The first screen capture shows a pop-up and a balloon indicating a possible intrusion from 59.132.100.175 but this was impossible since the ethernet cable to the PC was disconnected.

Another dialog box trying to lure you in. Notice the larger version of the shield does not look like the real Security Center icon (also shown below).

Follow the steps outlined below to use Process Explorer to stop this malware. Note that this does not delete the malware but does stop it until you can get it removed. If I find out how to remove it I will make another post on how to do that. Process Explorer may be downloaded from Microsoft at the link below.

http://technet.microsoft.com/en-us/sysinternals/bb896653.aspx

DO NOT click on the dialog boxes or balloons that are associated with this malware.
Unplug or otherwise disconnect the infected PC from the Internet.
Start Process Explorer by double clicking it.
Find the process named “ave.exe”. If you can’t find that process then read the caveat at the end of this post.
Right-click on the process and choose Suspend from the menu.

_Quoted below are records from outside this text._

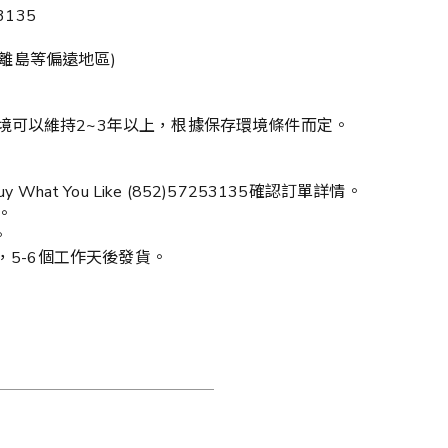
135
括離島等偏遠地區)
境可以維持2~3年以上，根據保存環境條件而定。
 What You Like (852)57253135確認訂單詳情。
。
。
，5-6個工作天後發貨。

Your system may perform slowly but that’s better than the malware working its way deeper into your PC. Preventing malware is much easier than dealing with it post-infection so be sure to keep your operating system and anti-virus software updated.

Caveat: You may have noticed that I referred to “this malware” instead of the name shown in the dialog boxes. That’s because the malware may have a list of names that it rotates through. In fact, it may even alter the name of the executable (ave.exe) to something else.